• **What you are asked to do**
Among the lines of the data below, count those that hold the word "提现中心". Answer with the number alone.

── Information provided ──

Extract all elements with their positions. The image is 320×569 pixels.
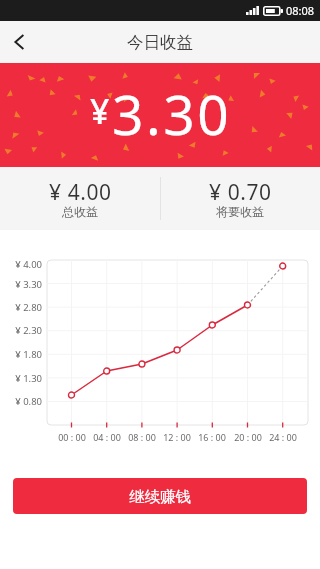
staticText: 04 : 00	[89, 431, 125, 443]
staticText: 3.30	[112, 76, 232, 151]
button[interactable]: ¥ 0.70	[160, 167, 320, 196]
staticText: 总收益	[62, 204, 98, 219]
button[interactable]: 继续赚钱	[13, 478, 307, 514]
staticText: 20 : 00	[230, 431, 266, 443]
staticText: ¥ 4.00	[49, 178, 112, 207]
staticText: 24 : 00	[265, 431, 301, 443]
button[interactable]: ¥ 4.00	[0, 167, 160, 196]
staticText: ¥ 1.30	[6, 372, 42, 385]
staticText: ¥ 3.30	[6, 278, 42, 291]
staticText: ¥ 2.80	[6, 301, 42, 314]
staticText: ¥ 4.00	[6, 258, 42, 271]
staticText: 08 : 00	[124, 431, 160, 443]
staticText: ¥	[90, 88, 110, 134]
staticText: ¥ 0.80	[6, 395, 42, 408]
staticText: ¥ 1.80	[6, 348, 42, 361]
staticText: 08:08	[286, 3, 315, 18]
staticText: 将要收益	[216, 204, 264, 219]
staticText: 16 : 00	[194, 431, 230, 443]
staticText: 12 : 00	[159, 431, 195, 443]
staticText: 今日收益	[127, 32, 193, 53]
staticText: ¥ 0.70	[209, 178, 272, 207]
staticText: 00 : 00	[54, 431, 90, 443]
staticText: ¥ 2.30	[6, 324, 42, 337]
staticText: 继续赚钱	[129, 487, 191, 507]
button[interactable]: Back	[0, 21, 42, 63]
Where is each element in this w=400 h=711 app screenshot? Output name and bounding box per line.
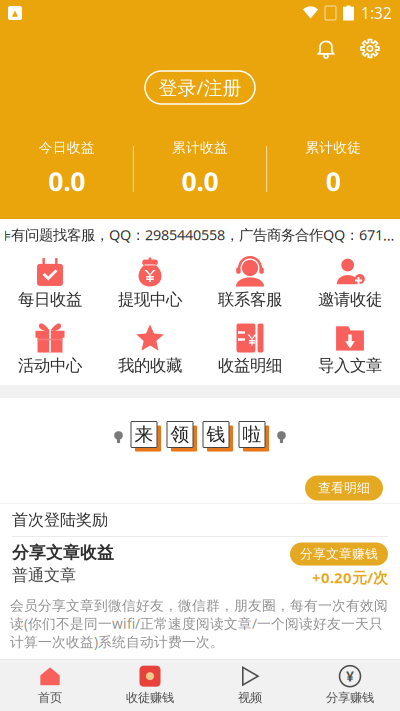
staticText: 分享赚钱 <box>326 690 374 705</box>
button[interactable]: 邀请收徒 <box>300 254 400 314</box>
staticText: 首页 <box>38 690 62 705</box>
button[interactable]: 登录/注册 <box>145 71 255 104</box>
staticText: 视频 <box>238 690 262 705</box>
button[interactable]: 设置 <box>348 26 392 71</box>
button[interactable]: 收徒赚钱 <box>100 660 200 711</box>
staticText: 累计收益 <box>172 139 228 156</box>
staticText: 0 <box>326 163 341 199</box>
button[interactable]: 收益明细 <box>200 320 300 380</box>
button[interactable]: 查看明细 <box>305 476 383 500</box>
button[interactable]: 提现中心 <box>100 254 200 314</box>
staticText: 来 <box>134 423 154 446</box>
staticText: 钱 <box>206 423 226 446</box>
staticText: 活动中心 <box>18 355 82 376</box>
button[interactable]: 每日收益 <box>0 254 100 314</box>
staticText: ¥ <box>346 667 354 686</box>
button[interactable]: 通知 <box>304 26 348 71</box>
staticText: 分享文章收益 <box>12 542 114 563</box>
staticText: 普通文章 <box>12 565 76 585</box>
button[interactable]: 分享文章赚钱 <box>290 542 388 566</box>
staticText: 收徒赚钱 <box>126 690 174 705</box>
staticText: 0.0 <box>48 163 85 199</box>
staticText: 今日收益 <box>39 139 95 156</box>
staticText: 提现中心 <box>118 289 182 310</box>
button[interactable]: 导入文章 <box>300 320 400 380</box>
button[interactable]: 视频 <box>200 660 300 711</box>
staticText: 每日收益 <box>18 289 82 310</box>
staticText: 导入文章 <box>318 355 382 376</box>
button[interactable]: 我的收藏 <box>100 320 200 380</box>
staticText: 邀请收徒 <box>318 289 382 310</box>
staticText: 累计收徒 <box>305 139 361 156</box>
button[interactable]: 活动中心 <box>0 320 100 380</box>
staticText: 我的收藏 <box>118 355 182 376</box>
staticText: 领 <box>170 423 190 446</box>
staticText: 啦 <box>242 423 262 446</box>
button[interactable]: ¥ <box>300 660 400 711</box>
staticText: 查看明细 <box>318 480 370 496</box>
staticText: 首次登陆奖励 <box>12 510 108 530</box>
staticText: 收益明细 <box>218 355 282 376</box>
staticText: 0.0 <box>182 163 218 199</box>
staticText: ▲ <box>12 8 18 18</box>
staticText: 分享文章赚钱 <box>300 546 378 562</box>
button[interactable]: 首页 <box>0 660 100 711</box>
staticText: ⊧有问题找客服，QQ：2985440558，广告商务合作QQ：6710364 <box>4 225 396 245</box>
staticText: 1:32 <box>361 3 392 23</box>
staticText: +0.20元/次 <box>312 568 388 587</box>
staticText: 联系客服 <box>218 289 282 310</box>
staticText: 登录/注册 <box>158 75 242 100</box>
button[interactable]: 联系客服 <box>200 254 300 314</box>
staticText: 会员分享文章到微信好友，微信群，朋友圈，每有一次有效阅读(你们不是同一wifi/… <box>10 597 388 651</box>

───

• **Result of this task**
2